Concomitant administration of quinacrine and primaquine, the acutely ill suffering from systemic disease
manifested by tendency to granulocytopenia (e.g. rheumatoid arthritis and lupus eythematosus), concurrent
administration of other potentially hemolytic drugs or bone marrow depressants are contraindications to
primaquine.

WARNINGS

Hemolytic reactions (moderate to severe): May occur in the following groups of people while receiving
primaquine: Glucose-6-phosphate dehydrogenase (G-6-PD) deficient patients; individuals with idiosyncratic
reactions (manifested by hemolytic anemia, methemoglobinemia or leukopenia); individuals with nicotinamide
adenine dinucleotide (NADH) methemoglobin reductase deficiency; or individuals with a family or personal
history of favism.

In such cases, the individual should be monitored closely. Discontinue if marked darkening of the urine or
sudden decrease in hemoglobin concentration or leukocyte count occurs.

PRECAUTIONS

Monitoring: Anemia, methemoglobinemia and leukopenia have occurred following large doses; do not exceed
recommended dose. Perform routine blood examinations (particularly blood cell counts and hemoglobin
determinations) during therapy.

Primaquine induced hemolysis in patients with G6PD deficiency can be worsened by liver or renal disease,
which may delay elimination of the drug.

Usage in pregnancy and lactation

Safety for use during pregnancy has not been established. Use only when clearly needed and when potential
benefits outweigh potential hazards to the fetus.

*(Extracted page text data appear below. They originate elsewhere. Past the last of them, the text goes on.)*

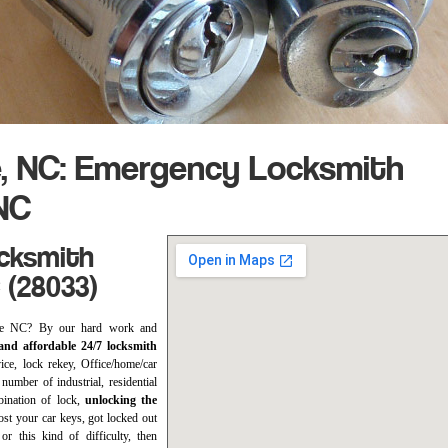
, NC: Emergency Locksmith
NC
ocksmith
 (28033)
ouse NC? By our hard work and
nd affordable 24/7 locksmith
vice, lock rekey, Office/home/car
 number of industrial, residential
bination of lock,
unlocking the
ost your car keys, got locked out
or this kind of difficulty, then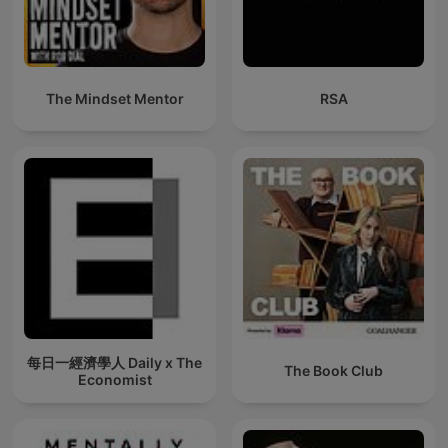
The Mindset Mentor
RSA
每日一經濟學人 Daily x The
The Book Club
Economist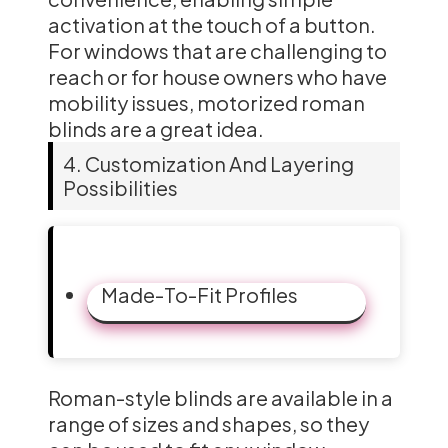
activation at the touch of a button.
For windows that are challenging to
reach or for house owners who have
mobility issues, motorized roman
blinds are a great idea.
4. Customization And Layering
Possibilities
Made-To-Fit Profiles
Roman-style blinds are available in a
range of sizes and shapes, so they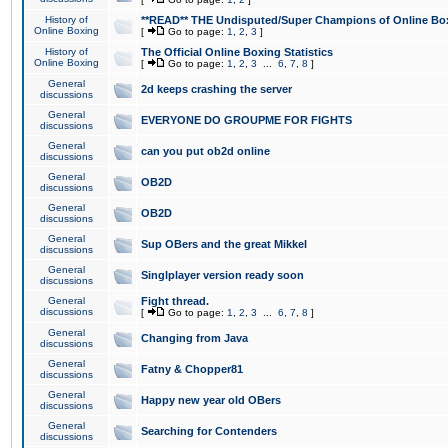
History of
**READ** THE Undisputed/Super Champions of Online Box
Online Boxing
[
Go to page:
1
,
2
,
3
]
History of
The Official Online Boxing Statistics
Online Boxing
[
Go to page:
1
,
2
,
3
...
6
,
7
,
8
]
General
2d keeps crashing the server
discussions
General
EVERYONE DO GROUPME FOR FIGHTS
discussions
General
can you put ob2d online
discussions
General
OB2D
discussions
General
OB2D
discussions
General
Sup OBers and the great Mikkel
discussions
General
Singlplayer version ready soon
discussions
General
Fight thread.
discussions
[
Go to page:
1
,
2
,
3
...
6
,
7
,
8
]
General
Changing from Java
discussions
General
Fatny & Chopper81
discussions
General
Happy new year old OBers
discussions
General
Searching for Contenders
discussions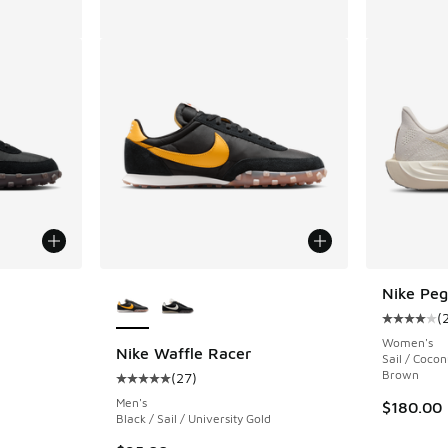
le
More Colors Available
Nike Peg
(
Average c
Women's
Nike Waffle Racer
Sail / Cocon
Brown
(
27
)
ing - [5 out of 5 stars], 27 reviews
Average customer rating - [5 out of 5 stars],
Men's
$180.00
Black / Sail / University Gold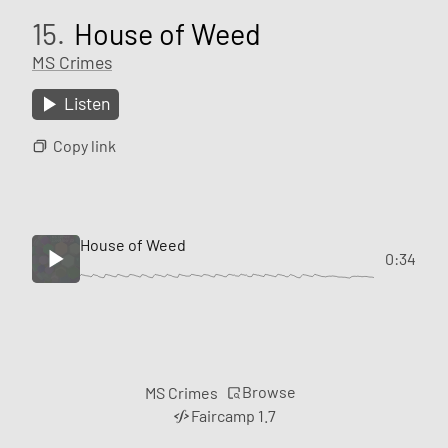
15.
House of Weed
MS Crimes
Listen
Copy link
House of Weed
0:34
Browse
MS Crimes
Faircamp 1.7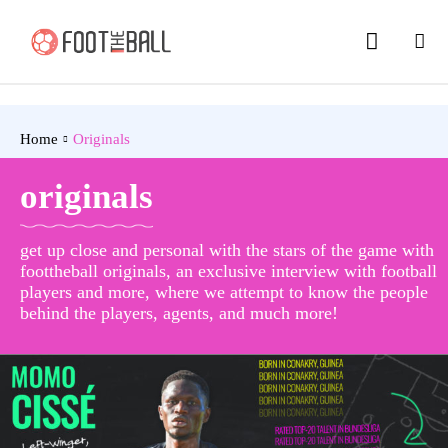
Home
Originals
originals
get up close and personal with the stars of the game with
foottheball originals, an exclusive interview with football
players and more, where we attempt to know the people
behind the players, agents, and much more!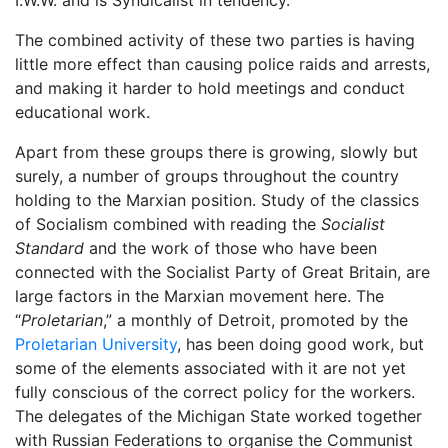
The combined activity of these two parties is having
little more effect than causing police raids and arrests,
and making it harder to hold meetings and conduct
educational work.
Apart from these groups there is growing, slowly but
surely, a number of groups throughout the country
holding to the Marxian position. Study of the classics
of Socialism combined with reading the
Socialist
Standard
and the work of those who have been
connected with the Socialist Party of Great Britain, are
large factors in the Marxian movement here. The
“
Proletarian
,” a monthly of Detroit, promoted by the
Proletarian University
, has been doing good work, but
some of the elements associated with it are not yet
fully conscious of the correct policy for the workers.
The delegates of the Michigan State worked together
with Russian Federations to organise the Communist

Some clinicians and the CDC recommend that for the prevention or treatment of relapsing malaria in pregnant
women, chloroquine be given prophylactically or to treat each relapse, respectively, until after delivery when
primaquine can be administered for radical cure.

(As per WHO, primaquine is contraindicated in pregnancy.

Usage in paediatrics

Appropriate studies on the relationship of age to the effects of primaquine have not been performed in the
geriatric population. However, no geriatrics-specific problems have been documented to date. No special
precautions are required in elderly patients.

Drug interactions

Quinacrine: May potentiate the toxicity of antimalarial compounds which are structurally related to primaquine.
Do not administer primaquine to patients who have recently received quinacrine.

ADVERSE EFFECTS

GI : Nausea, vomiting, epigastric distress, abdominal cramps. Adverse GI effects may be lessened by
administering primaquine with meals.

Hematologic : Leukopenia, hemolytic anemia in G-6-PD deficient individuals, methemoglobinemia in NADH

methemoglobin reductase deficient individuals.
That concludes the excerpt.